Ask HN: When your startup IDEA has already been built by someone else? - desushil

Lately, I have been thinking about few ideas for my future startup that I thought would be better if I built them. Some of those ideas were really great and as I was diving into them for some research, I came to found that their exists same sort of service already that is doing an excellent job. 
My recent incident just for an example, while I was reading http://www.thedeveloperscode.com/, I got an idea for making a social network that would enable people share what they are reading, host their books if they are writer and even enable them to sell them (or let peoples subscribe by paying money) depending on their preference. And I came to know that their already exists http://scribd.com that is doing great job for this. I know it sounds silly that I wasn't aware of it and neither was using Scribd already, because I am noob from a middle class family of a underdeveloped country Nepal (Asia) where Internet is just emerging and has barely touched peoples daily life, which surely has effected me too.<p>My point is, what would you guys do, if you found that somebody has already built a service that you were thinking seriously from last few months? Would you just swift change your ideas? Make improvements in your idea seeing what their demerits are and what services/features they lack? Or just dive into it without caring and start building your own?

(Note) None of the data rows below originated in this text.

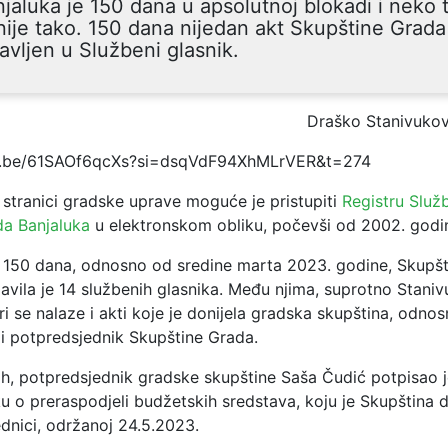
jaluka је 150 dana u apsolutnoj blokadi i neko t
nije tako. 150 dana nijedan akt Skupštine Grada
avljen u Službeni glasnik.
Draško Stanivukov
tu.be/61SAOf6qcXs?si=dsqVdF94XhMLrVER&t=274
 stranici gradske uprave moguće je pristupiti
Registru Služ
da Banjaluka
u elektronskom obliku, počevši od 2002. godi
h 150 dana, odnosno od sredine marta 2023. godine, Skupš
avila je 14 službenih glasnika. Među njima, suprotno Stani
tiri se nalaze i akti koje je donijela gradska skupština, odn
li potpredsjednik Skupštine Grada.
ih, potpredsjednik gradske skupštine Saša Čudić potpisao 
 o preraspodjeli budžetskih sredstava, koju je Skupština do
dnici, održanoj 24.5.2023.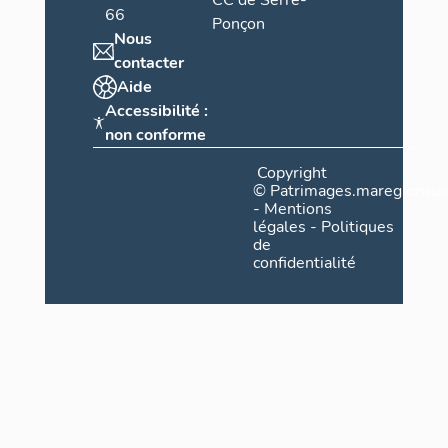
CC de Serre-
66
Ponçon
Nous
contacter
Aide
Accessibilité :
non conforme
Copyright
©
Patrimages.maregionsud
-
Mentions
légales
-
Politiques
de
confidentialité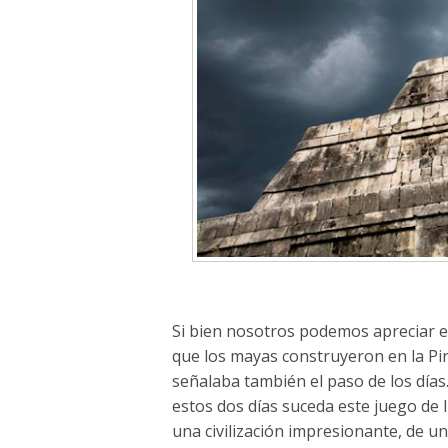
Si bien nosotros podemos apreciar e
que los mayas construyeron en la P
señalaba también el paso de los días
estos dos días suceda este juego de
una civilización impresionante, de 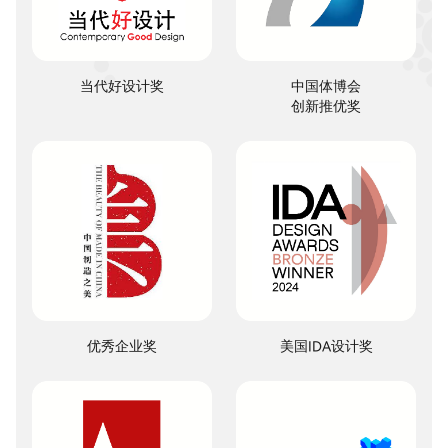
当代好设计奖
中国体博会

创新推优奖
优秀企业奖
美国IDA设计奖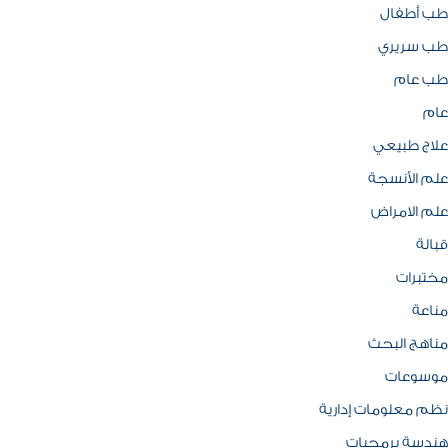
طب أطفال
طب سريري
طب عام
عام
علاج طبيعي
علم الأنسجة
علم الامراض
قبالة
مختبرات
مناعة
مناهج البحث
موسوعات
نظم معلومات إدارية
هندسة برمجيات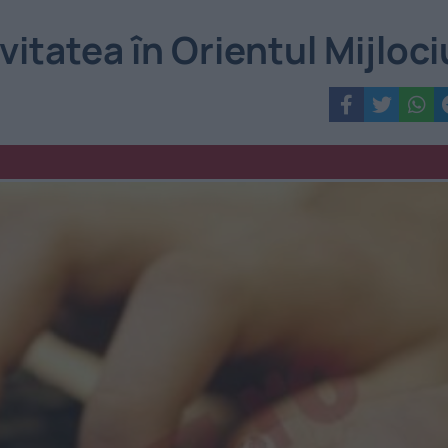
vitatea în Orientul Mijloci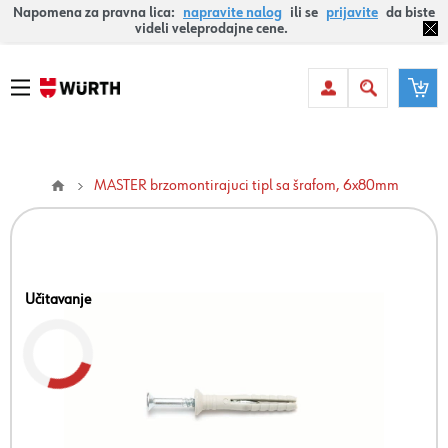
Napomena za pravna lica:
napravite nalog
ili se
prijavite
da biste
videli veleprodajne cene.
MASTER brzomontirajuci tipl sa šrafom, 6x80mm
Učitavanje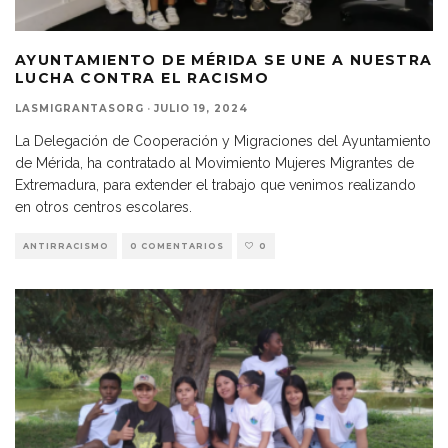
AYUNTAMIENTO DE MÉRIDA SE UNE A NUESTRA
LUCHA CONTRA EL RACISMO
LASMIGRANTASORG
·
JULIO 19, 2024
La Delegación de Cooperación y Migraciones del Ayuntamiento
de Mérida, ha contratado al Movimiento Mujeres Migrantes de
Extremadura, para extender el trabajo que venimos realizando
en otros centros escolares.
ANTIRRACISMO
0 COMENTARIOS
0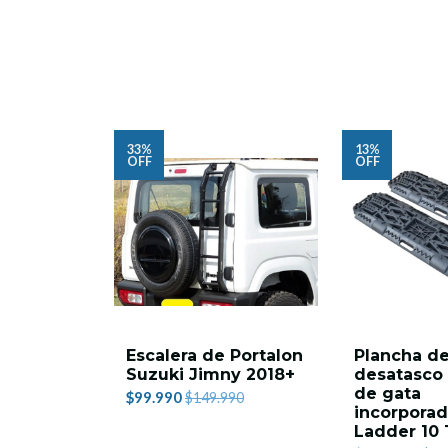
33%
13%
OFF
OFF
Escalera de Portalon
Plancha d
Suzuki Jimny 2018+
desatasco
de gata
$99.990
$149.990
incorpora
Ladder 10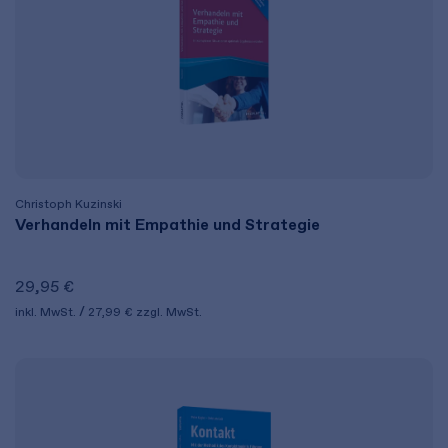
Christoph Kuzinski
Verhandeln mit Empathie und Strategie
29,95 €
inkl. MwSt.
27,99 €
zzgl. MwSt.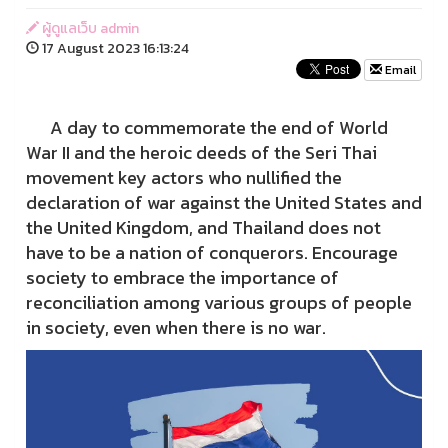
ผู้ดูแลเว็บ admin
17 August 2023 16:13:24
Email
A day to commemorate the end of World
War II and the heroic deeds of the Seri Thai
movement key actors who nullified the
declaration of war against the United States and
the United Kingdom, and Thailand does not
have to be a nation of conquerors. Encourage
society to embrace the importance of
reconciliation among various groups of people
in society, even when there is no war.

I understand that their already exist Yahoo search before Google came up, Friendster before Facebook came up, and as there was already Facebook, Google+ came up.
======
struppi
That depends on a lot of factors.

Do you really, honestly think you can make it better than what already exists?
What is in it for your customers, can you make their lives better? Does your
(financial) life depend on it or do you do it as a side project for the fun of
it (1)? Can you refine your idea with real user feedback or are you on your
own? etc...

(1) I develop a community climbing blog and a web framework as side projects,
just for fun. The rules change when you do things just for fun - see also my
blog post "Why re-invent the wheel" <http://davidtanzer.net/node/81>

------
sadlyNess
Well before you get serious with an idea, find out the current alternatives.
If the existing one is doing a good job, let it go. If you still think your
idea can solve a problem, find out what went wrong with those who tried to
build something similar. Competition is good and Do Not be obsessed with an
unverified idea. Confirm that its workable, then get into it.</0.02>

------
doublesprout
I'm guessing you're still in Nepal. Focus on a market you know well and look
for provable business models - it'll be easy to narrow down your ideas. Also,
I wouldn't be ashamed of cloning something from somewhere else and bringing it
to your community. There are going to be opportunities in a place like Nepal
that aren't in the tech hubs.

------
TMK
If you do not want competition then find an idea where there is no products
already, but this will be quite hard as there is so many companies already
making products and lots of em.

If you want to compete which might be fun and drive you to make your
service/product better and better everyday. Then do that and try to survive.

------
amorphid
Learn how to sell and make money online. Everything else will fall into place.